### Exercise requirements
For every line in the data below that contains "Music", copy the line.

(Structured page parsing data)
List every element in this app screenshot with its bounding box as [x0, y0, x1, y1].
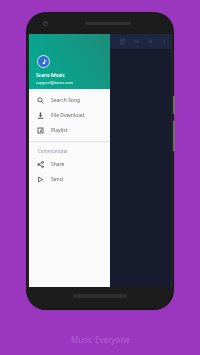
button[interactable]: Share [29, 157, 110, 172]
staticText: Share [51, 161, 65, 168]
button[interactable]: List [115, 34, 129, 49]
staticText: Send [51, 176, 63, 183]
staticText: Communicate [38, 148, 68, 154]
button[interactable]: Scans Music [29, 34, 110, 89]
button[interactable]: Search Song [29, 93, 110, 108]
button[interactable]: Send [29, 172, 110, 187]
button[interactable]: Shuffle [129, 34, 143, 49]
button[interactable]: Close [143, 34, 157, 49]
staticText: Scans Music [36, 72, 65, 79]
staticText: Search Song [51, 97, 81, 104]
staticText: Music Everyone [71, 334, 130, 345]
button[interactable]: Playlist [29, 123, 110, 138]
staticText: Playlist [51, 127, 68, 134]
button[interactable]: File Download [29, 108, 110, 123]
staticText: File Download [51, 112, 85, 119]
staticText: support@icons.com [36, 80, 74, 85]
button[interactable]: More options [157, 34, 171, 49]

### Reply to the exercise
button[interactable]: Scans Music [29, 34, 110, 89]
staticText: Scans Music [36, 72, 65, 79]
staticText: Music Everyone [71, 334, 130, 345]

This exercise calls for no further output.